### ACTIVITY
Pull each line with the string "sklepu" from the entries.

☆ ☆ ☆ ☆ ☆ ☆ ☆

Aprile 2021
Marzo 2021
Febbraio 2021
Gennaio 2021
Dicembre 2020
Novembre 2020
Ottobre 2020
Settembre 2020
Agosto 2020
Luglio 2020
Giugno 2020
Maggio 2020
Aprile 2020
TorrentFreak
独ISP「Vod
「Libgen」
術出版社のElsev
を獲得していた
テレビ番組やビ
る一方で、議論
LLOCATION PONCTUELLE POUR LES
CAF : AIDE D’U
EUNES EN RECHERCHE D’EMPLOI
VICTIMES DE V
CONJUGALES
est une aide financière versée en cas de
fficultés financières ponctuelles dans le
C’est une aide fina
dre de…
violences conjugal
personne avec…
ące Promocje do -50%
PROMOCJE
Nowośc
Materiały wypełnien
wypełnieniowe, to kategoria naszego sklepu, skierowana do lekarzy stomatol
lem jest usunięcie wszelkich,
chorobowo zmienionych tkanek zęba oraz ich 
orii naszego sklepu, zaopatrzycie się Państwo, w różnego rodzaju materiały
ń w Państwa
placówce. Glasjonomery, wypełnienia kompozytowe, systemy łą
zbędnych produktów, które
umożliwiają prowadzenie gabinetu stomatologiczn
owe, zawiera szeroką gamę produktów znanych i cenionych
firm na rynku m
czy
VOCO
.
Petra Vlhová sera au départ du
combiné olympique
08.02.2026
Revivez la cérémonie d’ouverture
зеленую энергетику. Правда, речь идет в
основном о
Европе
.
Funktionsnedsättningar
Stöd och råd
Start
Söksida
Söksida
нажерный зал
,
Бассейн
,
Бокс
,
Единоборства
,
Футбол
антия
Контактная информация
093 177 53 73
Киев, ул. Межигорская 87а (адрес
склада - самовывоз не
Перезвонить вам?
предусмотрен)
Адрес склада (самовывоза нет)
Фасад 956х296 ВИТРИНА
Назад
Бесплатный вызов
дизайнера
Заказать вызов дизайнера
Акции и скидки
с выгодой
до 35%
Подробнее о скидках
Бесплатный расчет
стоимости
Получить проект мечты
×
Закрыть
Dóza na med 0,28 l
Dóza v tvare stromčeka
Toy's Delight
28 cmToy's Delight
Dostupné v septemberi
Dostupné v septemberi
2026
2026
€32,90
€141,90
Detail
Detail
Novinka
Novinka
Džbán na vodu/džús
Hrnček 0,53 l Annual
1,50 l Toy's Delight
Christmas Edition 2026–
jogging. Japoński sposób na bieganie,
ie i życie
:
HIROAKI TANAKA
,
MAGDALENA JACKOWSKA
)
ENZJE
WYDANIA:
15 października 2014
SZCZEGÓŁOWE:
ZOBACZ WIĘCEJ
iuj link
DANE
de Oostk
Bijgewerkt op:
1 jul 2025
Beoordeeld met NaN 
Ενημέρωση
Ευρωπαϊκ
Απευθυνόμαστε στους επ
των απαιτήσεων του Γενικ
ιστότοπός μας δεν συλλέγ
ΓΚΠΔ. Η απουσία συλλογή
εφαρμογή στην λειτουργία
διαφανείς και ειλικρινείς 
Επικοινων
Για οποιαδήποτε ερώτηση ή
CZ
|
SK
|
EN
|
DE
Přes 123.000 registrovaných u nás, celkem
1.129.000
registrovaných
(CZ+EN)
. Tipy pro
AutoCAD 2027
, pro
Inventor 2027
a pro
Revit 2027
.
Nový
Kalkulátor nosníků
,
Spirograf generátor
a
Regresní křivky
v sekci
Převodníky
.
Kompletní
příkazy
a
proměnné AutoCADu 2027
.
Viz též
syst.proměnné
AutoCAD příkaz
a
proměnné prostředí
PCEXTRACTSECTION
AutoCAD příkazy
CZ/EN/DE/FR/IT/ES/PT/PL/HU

☆ ☆ ☆ ☆ ☆ ☆ ☆

### RESULT BELOW
wypełnieniowe, to kategoria naszego sklepu, skierowana do lekarzy stomatol
orii naszego sklepu, zaopatrzycie się Państwo, w różnego rodzaju materiały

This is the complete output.